For the reasons below, the Authority upholds the complaint.


[5] The members of the Authority have viewed a tape of the programme complained about and have read the correspondence which is listed in the Appendix. The Authority determines the complaint without a formal hearing.

The Programme

[6] The film Albino Alligator was broadcast on TV4 on 28 June 2001 beginning at 9.30pm. It was a police drama involving a robbery and a hostage taking.

The Complaint

[7] Owen Blackburn complained to TV3 Network Services Ltd, the broadcaster, about a scene in which a police officer was being interviewed by a reporter. The police officer, he stated, used the "f" word repeatedly which, he said, was "totally unnecessary".

[8] Moreover, he noted, the listing for the film in "TV Guide" had not carried a rating.

The Standard

[9] TV3 assessed the complaint under standard G2 of the Television Code of Broadcasting Practice, which requires broadcasters in the preparation and presentation of programmes:

G2  To take into consideration currently accepted norms of decency and taste in language and behaviour, bearing in mind the context in which any language or behaviour occurs.

The Broadcaster's Response to the Complainant

[10] TV3 advised that the film was rated AO and that it had been preceded by a written and verbal warning which stated: "This film contains scenes of violence and coarse language intended for adult audiences". Moreover, TV3 wrote, TV4’s appraiser had made 56 cuts for language and restricted the screening until after 9.30pm.

[11] Turning to the specific scene complained about, TV3 explained that the police officer swore profusely during an interview to ensure that the news report would not be screened.
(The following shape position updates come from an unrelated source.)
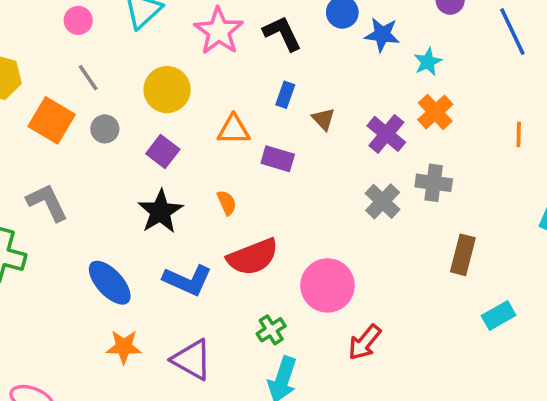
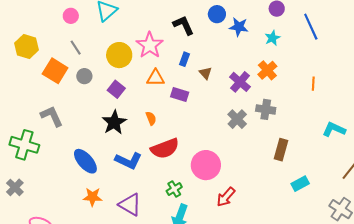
pink star: (219, 31) -> (150, 45), moved
cyan star: (428, 62) -> (272, 38), moved

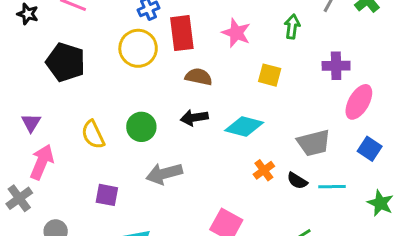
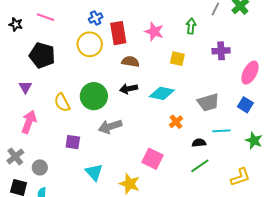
pink ellipse: (359, 102) -> (250, 73), moved
purple triangle: (31, 123) -> (25, 87), moved
green circle: (141, 127) -> (94, 96), size x1.4
black semicircle: (297, 181) -> (199, 143), moved, turned 144
gray cross: (19, 198) -> (15, 157), moved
It continued:

The scene is important in the context of the movie as it introduces the female reporter, who later manages to aggravate the hostage situation when she broadcasts a picture of another known criminal in the bar, who police assume (incorrectly) is the mastermind of the heist. This contextual importance means that the scene could not be removed in its entirety.

Furthermore, it is important for the viewer to hear the police officer’s swearing as it explains how he manages to prevent the broadcast of his comments by the intrusive press. The humour of the scene would have been destroyed if the "f-words" were "bleeped".
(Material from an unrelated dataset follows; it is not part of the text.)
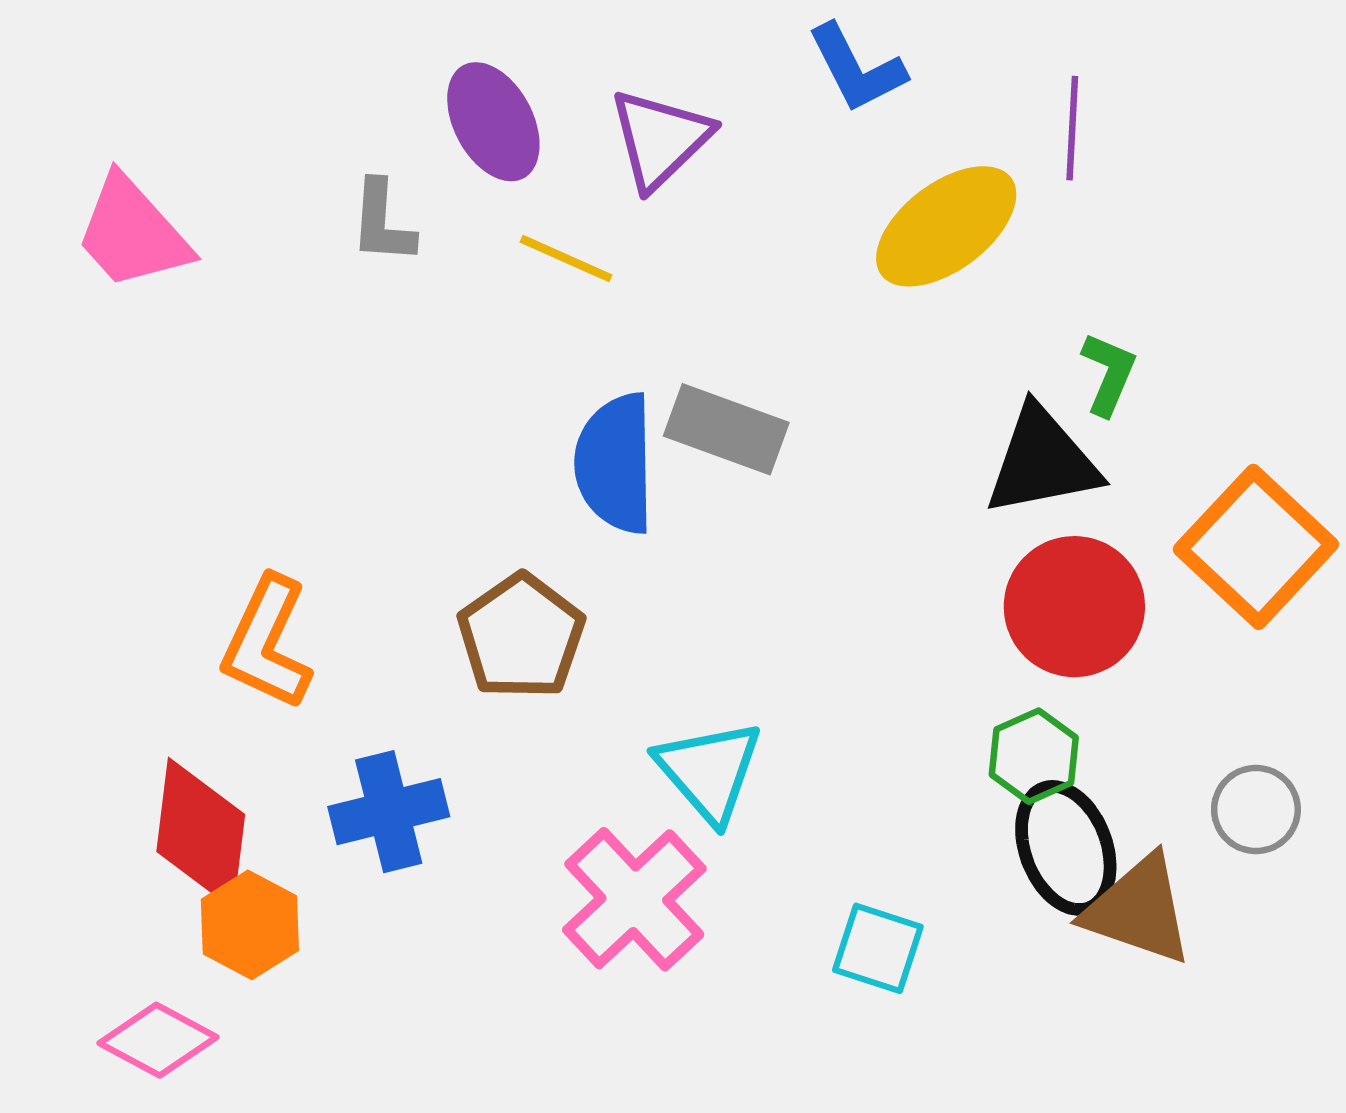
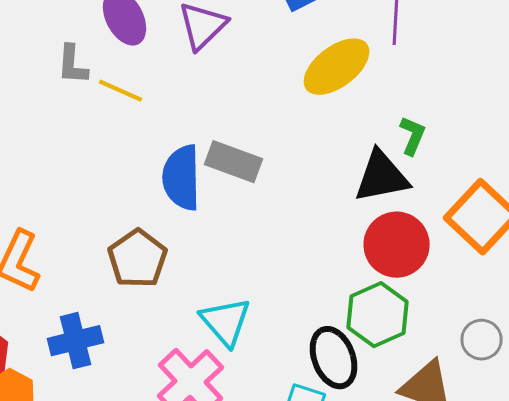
yellow line: (566, 258) -> (121, 91), moved
green hexagon: (1034, 756) -> (378, 315), size x1.5
black ellipse: (1066, 848) -> (334, 358), moved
[12] TV3 did not consider that the short burst of swearing in the context amounted to a breach of the standards. In response to Mr Blackburn’s complaint that the film’s rating was not included in the TV Guide, TV3 advised that the rating had been included in the press material sent to the TV Guide.

The Referral to the Broadcasting Standards Authority

[13] When he referred his complaint to the Authority, Mr Blackburn emphasised the point that he did not find the use of the "f-word" acceptable, explaining that it was not important to hear swearing.

[14] Mr Blackburn acknowledged that a viewer had the option to switch off. However, on this occasion, he pointed out, he had changed channels during the advertisements and he had had no warning of what he would hear. He noted:

It is reasonable for a viewer to expect that one or two occasional swear words be accepted without prior warning but not a string of one of the worst words that could be used.

[15] Mr Blackburn did not accept that the sequence was acceptable in context, and advocated the need for standards which promoted decency.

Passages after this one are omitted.